= Jack M. Feldman =

American psychologist

Jack Michael Feldman is an American psychologist best known for his work in industrial and organizational psychology. Feldman earned a Ph.D. in Social Psychology in 1972 from University of Illinois at Urbana-Champaign. He currently teaches at Georgia Institute of Technology.

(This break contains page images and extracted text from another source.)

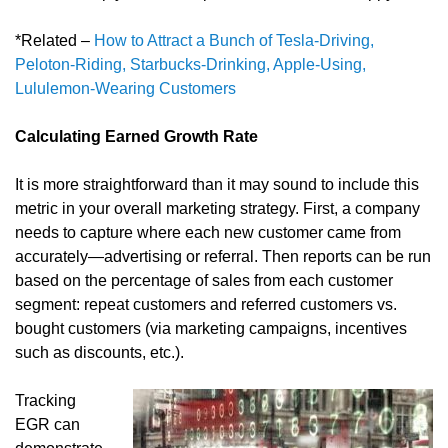
*Related –
How to Attract a Bunch of Tesla-Driving,
Peloton-Riding, Starbucks-Drinking, Apple-Using,
Lululemon-Wearing Customers
Calculating Earned Growth Rate
It is more straightforward than it may sound to include this
metric in your overall marketing strategy. First, a company
needs to capture where each new customer came from
accurately—advertising or referral. Then reports can be run
based on the percentage of sales from each customer
segment: repeat customers and referred customers vs.
bought customers (via marketing campaigns, incentives
such as discounts, etc.).
Tracking
EGR can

In 1994 he was one of 52 signatories on "Mainstream Science on Intelligence," an editorial written by Linda Gottfredson and published in the Wall Street Journal, which declared the consensus of the signing scholars on issues related to the controversy about intelligence research that followed the publication of the book The Bell Curve. Feldman is also a gun enthusiast.

==Selected publications==
- Feldman JM (1981). Beyond attribution theory: Cognitive processes in performance appraisal. Journal of Applied Psychology, 66, 127–148.
- Feldman JM, Lynch JG Jr. (1988). Self-generated validity and other effects of measurement on belief, attitude, intention and behavior. Journal of Applied Psychology, 73, 421–435.
- Feldman, JM (1994). On the synergy between theory and application: Social cognition and performance appraisal. In R.S. Wyer, Jr., and T.K. Srull (Eds.) Handbook of social cognition (2nd ed., Vol. 2). Hillsdale, NJ: Erlbaum.
- Feldman JM (1999). Four questions about human social behavior. In J. Adamopoulos and Y. Kashima (Eds.) Social Psychology and Cultural Context: Essays in Honor of Harry C. Triandis. New York: Sage.